Instead we found far fewer bees than we expected and not much capped brood. There were empty cells as well as cells with larvae of various ages. Of course we can not see eggs and, as usual, failed to see the queen. Nor did we see any queen cells but only a few queen cups. The difference is that a cup is shorter, open at the bottom, and most importantly unoccupied. It may be in the process of becoming a queen cell or not. Some bees, especially Russians, build and tear down queen cups nearly constantly whether to just keep in practice or to be pessimistically prepared for loss of a queen, probably at the hands of those Пчеловоды идиоты1.

Bewilderedly continuing to work through the combs we found that Beatrix had also followed this season’s fashion for ill-behaved comb. Fortunately none had fallen but all remained attached to the top bar. Unfortunately some were attached to each other and a few to the floor as well. Once again we performed comb surgery and again escaped without stings. The operation was generally successful although a few combs were so attached that we could not free them without breaking them off their top bars. If this remains a regular occurrence we shall have to prepare some means of reattaching comb. Having used up our hour we then simply closed up.

The following Tuesday we were fortunate to have our guardian angel Dr. Meghan Milbrath inspect our hives. She found and marked for us the queen in Beatrix, who seemed to be laying as she should although the brood pattern was not the best, perhaps due to the signs of European foulbrood which Dr. Milbrath pointed out. We were aghast but she calmly comforted us, saying that outbreaks are not uncommon in the spring and although some beekeepers immediately reach for antibiotics it often simply clears up, so a watch-and-wait attitude was not unreasonable. Or we could discard the current, not-too-populous brood comb and transfer some capped brood from a donor hive. Choosing that option, we carried off the brood combs, brushing the bees2 back into the hive, and went to inspect the enthusiastically bearding Dorcas.
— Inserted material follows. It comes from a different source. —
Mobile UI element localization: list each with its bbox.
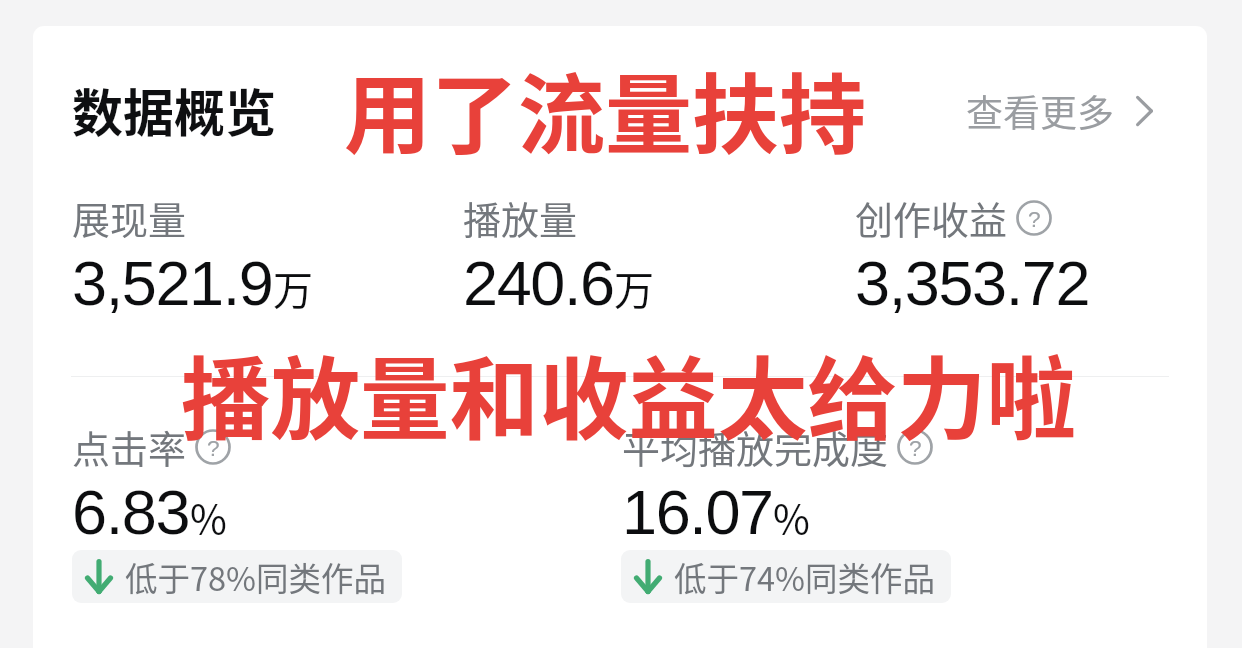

With all the comb we had removed, Dorcas was crowded, combs dripping with bees as we had expected from Beatrix, and enthusiastically backfilling brood nest with nectar. Dr. Milbrath found the queen, still marked, and we found a queen cell, whereupon we got ambitious when Dr. Milbrath agreed there were bees enough to make a small nuc as well as transfer to Beatrix. Unfortunately we discovered that our hives are unintentionally a little deeper than a Langstroth deep and the comb would not fit in the cardboard nuc. As we dithered over giving up or attempting some kind of kludge the decision was made for us by the accidental crushing of the queen cell. Oops. There is non-standard nuc construction in our future.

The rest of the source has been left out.